You keep saying Privacy, but it don’t mean what you think it does.

May 28th, 2009

Part of my work at noslang.com involves educating parents about how to “monitor” their teens online. I’ve written several articles in the past about how parents should be involved with their kids online. I don’t talk about spying, but I do talk about adding them as friends on facebook, keeping the computer in an open area of the house (which is pretty impossible with the rise of laptops,) and sitting down to talk with your teen about being safe on the internet.

Often times, the best solution for internet safety, privacy, and security is to just talk with your teen and let them know what they should and shouldn’t be doing. Plain old parental involvement is usually the best solution for any “teen” style problem.

For some reason though, most congressmen don’t feel that way. They all feel we need silly laws to help us raise our children online. Maybe it’s because they spend so much time secluded away from their own offspring, or perhaps it’s just that they’re all out of touch with reality.

I’m talking about the latest bill, the Child Online Privacy Protection Act (2.0) – where congress is seeking to update the 1998 bill to basically make the internet less private while bragging about protecting privacy.
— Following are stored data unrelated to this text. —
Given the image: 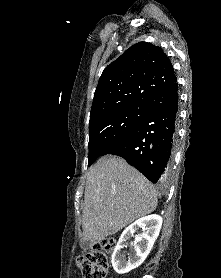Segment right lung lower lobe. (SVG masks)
<instances>
[{
    "mask_svg": "<svg viewBox=\"0 0 221 278\" xmlns=\"http://www.w3.org/2000/svg\"><path fill=\"white\" fill-rule=\"evenodd\" d=\"M178 100L176 81L151 94L146 100L148 111L144 117L101 155L121 156L153 183L165 180L176 138Z\"/></svg>",
    "mask_w": 221,
    "mask_h": 278,
    "instance_id": "right-lung-lower-lobe-1",
    "label": "right lung lower lobe"
}]
</instances>
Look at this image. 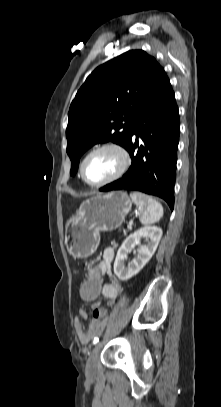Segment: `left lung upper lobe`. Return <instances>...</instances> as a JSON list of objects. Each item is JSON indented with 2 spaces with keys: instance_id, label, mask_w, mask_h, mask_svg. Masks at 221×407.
Masks as SVG:
<instances>
[{
  "instance_id": "left-lung-upper-lobe-1",
  "label": "left lung upper lobe",
  "mask_w": 221,
  "mask_h": 407,
  "mask_svg": "<svg viewBox=\"0 0 221 407\" xmlns=\"http://www.w3.org/2000/svg\"><path fill=\"white\" fill-rule=\"evenodd\" d=\"M165 76L155 58L142 50H131L87 77L68 113L70 175L76 174L79 158L94 144L112 141L127 146L139 113Z\"/></svg>"
}]
</instances>
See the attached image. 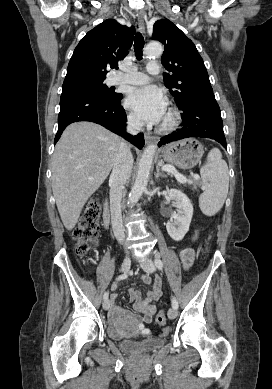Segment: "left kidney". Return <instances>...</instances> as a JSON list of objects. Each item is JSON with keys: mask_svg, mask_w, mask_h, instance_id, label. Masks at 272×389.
<instances>
[{"mask_svg": "<svg viewBox=\"0 0 272 389\" xmlns=\"http://www.w3.org/2000/svg\"><path fill=\"white\" fill-rule=\"evenodd\" d=\"M169 197L174 201L177 212H173L172 219L166 224V229L172 239L180 241L189 230L193 205L187 195L178 189H170Z\"/></svg>", "mask_w": 272, "mask_h": 389, "instance_id": "obj_1", "label": "left kidney"}]
</instances>
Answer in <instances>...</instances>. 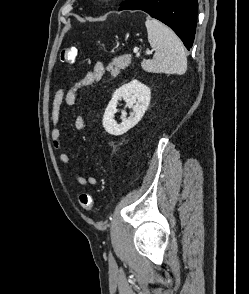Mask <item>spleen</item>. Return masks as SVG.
<instances>
[{
  "mask_svg": "<svg viewBox=\"0 0 249 294\" xmlns=\"http://www.w3.org/2000/svg\"><path fill=\"white\" fill-rule=\"evenodd\" d=\"M145 25L155 54L153 59L142 61V69L151 73L183 75L187 70V58L177 35L156 19L147 18Z\"/></svg>",
  "mask_w": 249,
  "mask_h": 294,
  "instance_id": "spleen-1",
  "label": "spleen"
}]
</instances>
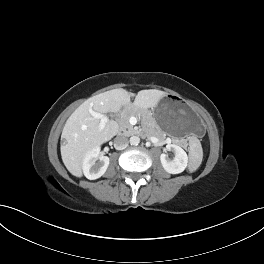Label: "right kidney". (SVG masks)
Here are the masks:
<instances>
[{
  "label": "right kidney",
  "instance_id": "right-kidney-1",
  "mask_svg": "<svg viewBox=\"0 0 264 264\" xmlns=\"http://www.w3.org/2000/svg\"><path fill=\"white\" fill-rule=\"evenodd\" d=\"M109 166V157L99 155V147L91 149L85 155L82 169L85 177L89 180L100 178Z\"/></svg>",
  "mask_w": 264,
  "mask_h": 264
}]
</instances>
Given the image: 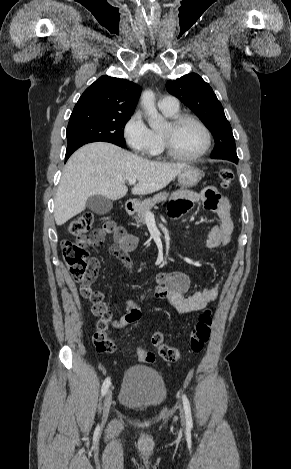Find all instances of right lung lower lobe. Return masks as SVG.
I'll return each mask as SVG.
<instances>
[{
    "label": "right lung lower lobe",
    "instance_id": "obj_1",
    "mask_svg": "<svg viewBox=\"0 0 291 469\" xmlns=\"http://www.w3.org/2000/svg\"><path fill=\"white\" fill-rule=\"evenodd\" d=\"M82 145H84V144H75V145H70V146H68L67 149H66L65 162H66L67 159L71 156V154H72L76 149H78L79 147H81Z\"/></svg>",
    "mask_w": 291,
    "mask_h": 469
}]
</instances>
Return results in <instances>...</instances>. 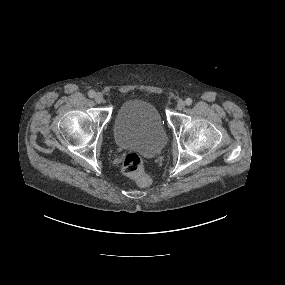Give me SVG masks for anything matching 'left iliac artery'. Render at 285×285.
Here are the masks:
<instances>
[{
	"instance_id": "1",
	"label": "left iliac artery",
	"mask_w": 285,
	"mask_h": 285,
	"mask_svg": "<svg viewBox=\"0 0 285 285\" xmlns=\"http://www.w3.org/2000/svg\"><path fill=\"white\" fill-rule=\"evenodd\" d=\"M185 104L186 105H191L192 104V99L191 98H187L186 100H185Z\"/></svg>"
}]
</instances>
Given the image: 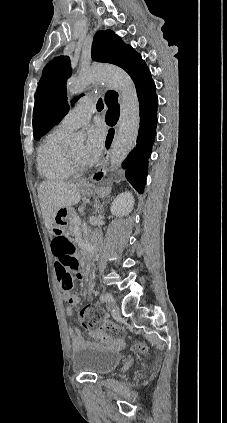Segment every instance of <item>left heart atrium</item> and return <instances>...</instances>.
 Listing matches in <instances>:
<instances>
[{
	"label": "left heart atrium",
	"mask_w": 227,
	"mask_h": 423,
	"mask_svg": "<svg viewBox=\"0 0 227 423\" xmlns=\"http://www.w3.org/2000/svg\"><path fill=\"white\" fill-rule=\"evenodd\" d=\"M107 139V131L103 126L91 127L88 140L84 147L83 162L87 165L96 164L102 156Z\"/></svg>",
	"instance_id": "1"
}]
</instances>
If you read the bill, there’s several times where it talks about increased privacy while actually doing the opposite. So, to be clear, I’d like to remind the government about a key difference in terms:

Privacy – is the ability of an individual or group to seclude themselves or information about themselves and thereby reveal themselves selectively.

Security – is the condition of being protected.
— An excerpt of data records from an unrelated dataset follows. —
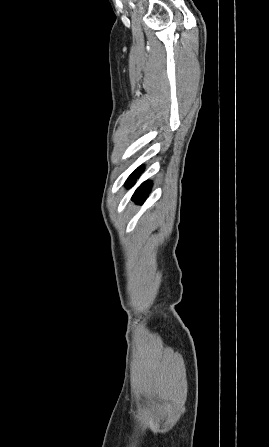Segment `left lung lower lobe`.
I'll use <instances>...</instances> for the list:
<instances>
[{"label": "left lung lower lobe", "instance_id": "0a47b994", "mask_svg": "<svg viewBox=\"0 0 269 447\" xmlns=\"http://www.w3.org/2000/svg\"><path fill=\"white\" fill-rule=\"evenodd\" d=\"M143 170H144V167H143V166H141V167H139L138 169H136V170L132 173V175H130V177L128 178V180H127V182H126V185H127L128 187H131V186L135 183L137 177H139V175L143 172ZM151 186H152V184H151L150 181H146V182H144V183H143V184H142V185L135 191V193H134V195H133V197H132V200H134L137 204H143L144 200L147 198L148 194H149L150 191H151Z\"/></svg>", "mask_w": 269, "mask_h": 447}]
</instances>
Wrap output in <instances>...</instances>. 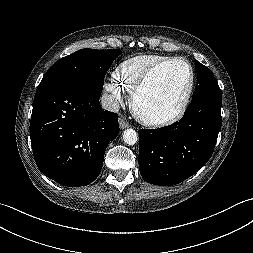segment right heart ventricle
Returning a JSON list of instances; mask_svg holds the SVG:
<instances>
[{"label":"right heart ventricle","instance_id":"1","mask_svg":"<svg viewBox=\"0 0 253 253\" xmlns=\"http://www.w3.org/2000/svg\"><path fill=\"white\" fill-rule=\"evenodd\" d=\"M170 57L161 54H141L122 61L113 71L114 84L122 91L131 94L144 72L153 64Z\"/></svg>","mask_w":253,"mask_h":253}]
</instances>
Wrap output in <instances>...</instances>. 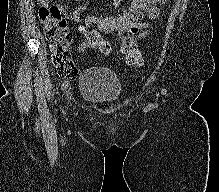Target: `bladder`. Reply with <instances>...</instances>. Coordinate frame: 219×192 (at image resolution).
I'll use <instances>...</instances> for the list:
<instances>
[{
	"label": "bladder",
	"mask_w": 219,
	"mask_h": 192,
	"mask_svg": "<svg viewBox=\"0 0 219 192\" xmlns=\"http://www.w3.org/2000/svg\"><path fill=\"white\" fill-rule=\"evenodd\" d=\"M122 93V84L110 69L92 66L82 71L80 76L81 97L94 104H114Z\"/></svg>",
	"instance_id": "obj_1"
}]
</instances>
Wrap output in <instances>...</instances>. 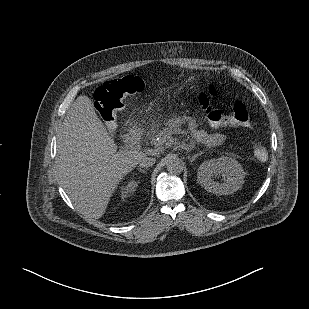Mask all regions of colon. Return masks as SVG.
I'll use <instances>...</instances> for the list:
<instances>
[{
	"mask_svg": "<svg viewBox=\"0 0 309 309\" xmlns=\"http://www.w3.org/2000/svg\"><path fill=\"white\" fill-rule=\"evenodd\" d=\"M144 86V81L140 77L126 75L107 81L96 90L95 101L108 129L115 127L117 115L125 107L126 99L141 92ZM217 101L218 92L213 85L198 96V104L210 125L213 127L250 125V113L243 102H235L231 110L226 111L218 106ZM254 155L258 160L265 161L268 158L266 147L261 144L255 145Z\"/></svg>",
	"mask_w": 309,
	"mask_h": 309,
	"instance_id": "obj_1",
	"label": "colon"
}]
</instances>
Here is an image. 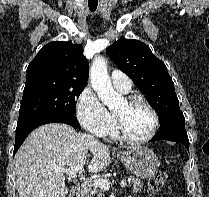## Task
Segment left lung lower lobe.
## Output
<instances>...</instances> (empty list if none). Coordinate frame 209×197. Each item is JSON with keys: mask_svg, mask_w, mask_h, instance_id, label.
Returning a JSON list of instances; mask_svg holds the SVG:
<instances>
[{"mask_svg": "<svg viewBox=\"0 0 209 197\" xmlns=\"http://www.w3.org/2000/svg\"><path fill=\"white\" fill-rule=\"evenodd\" d=\"M158 140H169L182 143L189 151V139L185 130V122L172 123L161 128L150 142Z\"/></svg>", "mask_w": 209, "mask_h": 197, "instance_id": "left-lung-lower-lobe-1", "label": "left lung lower lobe"}]
</instances>
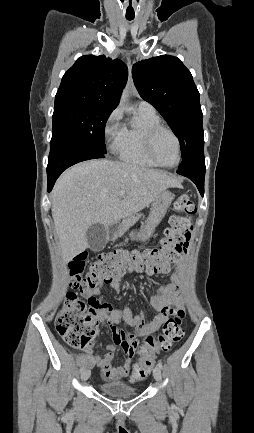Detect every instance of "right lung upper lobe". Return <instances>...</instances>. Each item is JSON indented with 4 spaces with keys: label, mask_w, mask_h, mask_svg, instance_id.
<instances>
[{
    "label": "right lung upper lobe",
    "mask_w": 254,
    "mask_h": 433,
    "mask_svg": "<svg viewBox=\"0 0 254 433\" xmlns=\"http://www.w3.org/2000/svg\"><path fill=\"white\" fill-rule=\"evenodd\" d=\"M127 77V66L121 60H112L104 55L82 56L64 74L55 105L94 103L114 110Z\"/></svg>",
    "instance_id": "cb5924a9"
}]
</instances>
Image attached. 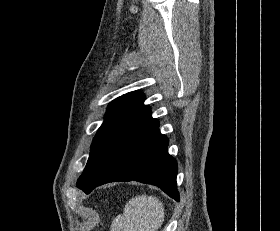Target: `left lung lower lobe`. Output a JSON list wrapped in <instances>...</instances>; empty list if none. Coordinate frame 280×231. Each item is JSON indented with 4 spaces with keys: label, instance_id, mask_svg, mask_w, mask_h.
<instances>
[{
    "label": "left lung lower lobe",
    "instance_id": "1",
    "mask_svg": "<svg viewBox=\"0 0 280 231\" xmlns=\"http://www.w3.org/2000/svg\"><path fill=\"white\" fill-rule=\"evenodd\" d=\"M167 146V137L149 114L123 128L102 147L77 187L89 194L105 183L135 180L156 185L179 201L177 163Z\"/></svg>",
    "mask_w": 280,
    "mask_h": 231
}]
</instances>
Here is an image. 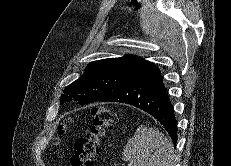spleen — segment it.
Instances as JSON below:
<instances>
[{
	"mask_svg": "<svg viewBox=\"0 0 231 166\" xmlns=\"http://www.w3.org/2000/svg\"><path fill=\"white\" fill-rule=\"evenodd\" d=\"M128 166H174V147L158 129L141 125L123 149Z\"/></svg>",
	"mask_w": 231,
	"mask_h": 166,
	"instance_id": "obj_1",
	"label": "spleen"
}]
</instances>
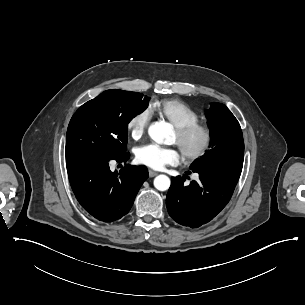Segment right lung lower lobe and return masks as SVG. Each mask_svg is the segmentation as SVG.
Returning a JSON list of instances; mask_svg holds the SVG:
<instances>
[{
  "mask_svg": "<svg viewBox=\"0 0 305 305\" xmlns=\"http://www.w3.org/2000/svg\"><path fill=\"white\" fill-rule=\"evenodd\" d=\"M129 157L128 152L111 159L66 157L69 181L77 200L100 221L112 222L126 215L141 185L148 178L145 166L126 165L119 173L110 170V160L125 162Z\"/></svg>",
  "mask_w": 305,
  "mask_h": 305,
  "instance_id": "1",
  "label": "right lung lower lobe"
}]
</instances>
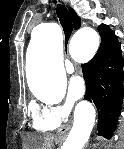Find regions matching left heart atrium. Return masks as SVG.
<instances>
[{
  "label": "left heart atrium",
  "mask_w": 124,
  "mask_h": 149,
  "mask_svg": "<svg viewBox=\"0 0 124 149\" xmlns=\"http://www.w3.org/2000/svg\"><path fill=\"white\" fill-rule=\"evenodd\" d=\"M85 92V84L82 78L73 77L70 79L68 97L70 101L80 100Z\"/></svg>",
  "instance_id": "left-heart-atrium-1"
}]
</instances>
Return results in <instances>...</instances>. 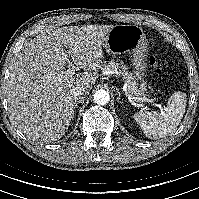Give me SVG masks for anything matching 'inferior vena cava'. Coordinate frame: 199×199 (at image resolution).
I'll return each mask as SVG.
<instances>
[{
	"label": "inferior vena cava",
	"instance_id": "inferior-vena-cava-1",
	"mask_svg": "<svg viewBox=\"0 0 199 199\" xmlns=\"http://www.w3.org/2000/svg\"><path fill=\"white\" fill-rule=\"evenodd\" d=\"M86 97V89L82 86H76L70 90L69 99L73 102H81Z\"/></svg>",
	"mask_w": 199,
	"mask_h": 199
}]
</instances>
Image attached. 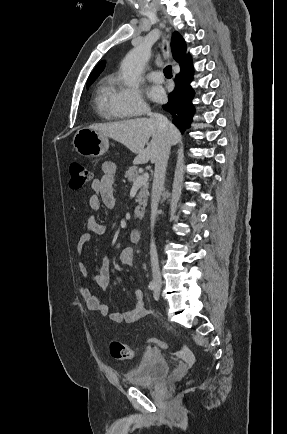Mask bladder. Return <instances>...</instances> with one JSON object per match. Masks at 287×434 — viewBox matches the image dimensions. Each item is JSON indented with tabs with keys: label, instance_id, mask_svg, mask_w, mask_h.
I'll use <instances>...</instances> for the list:
<instances>
[{
	"label": "bladder",
	"instance_id": "obj_1",
	"mask_svg": "<svg viewBox=\"0 0 287 434\" xmlns=\"http://www.w3.org/2000/svg\"><path fill=\"white\" fill-rule=\"evenodd\" d=\"M169 372L170 366L166 357L159 352H149L125 374V380L135 387L148 388L166 377Z\"/></svg>",
	"mask_w": 287,
	"mask_h": 434
}]
</instances>
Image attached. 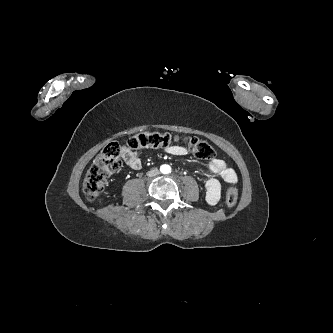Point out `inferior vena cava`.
I'll return each instance as SVG.
<instances>
[{"mask_svg": "<svg viewBox=\"0 0 333 333\" xmlns=\"http://www.w3.org/2000/svg\"><path fill=\"white\" fill-rule=\"evenodd\" d=\"M158 174H159V170L157 168L152 169L147 172V176H149V177H154V176H157Z\"/></svg>", "mask_w": 333, "mask_h": 333, "instance_id": "obj_1", "label": "inferior vena cava"}]
</instances>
Now, I’m not a linguistics major, but it seems to me that anytime you require more information from me, it’s decreasing my privacy.

I’m talking about the bill’s requirements for age verification and parental consent. There’s going to be a whole bunch of data collected by websites to enforce this. More data that I don’t want to give you means less privacy. It also means less free speech and more opportunities for data to be abused.

Since it would be a US law, it also means that anybody in the social networking space would be best to start their company anywhere but in the USA – so the law wouldn’t apply to them.

If you’re serious about protecting the privacy of teens online, take the opposite approach. Privacy is all about letting the user control what data he or she wants to share . Anytime you make a law requiring a user to share information you’re sacrificing his privacy.

If I were making a privacy law, it would have 2 major components. The first would be to limit what information websites can store without clear consent, and how long they can store it. The second would be to limit who can propose bills about the internet to those who actually understand the internet – and that rules out everybody in the house and senate, and most of those in the white house.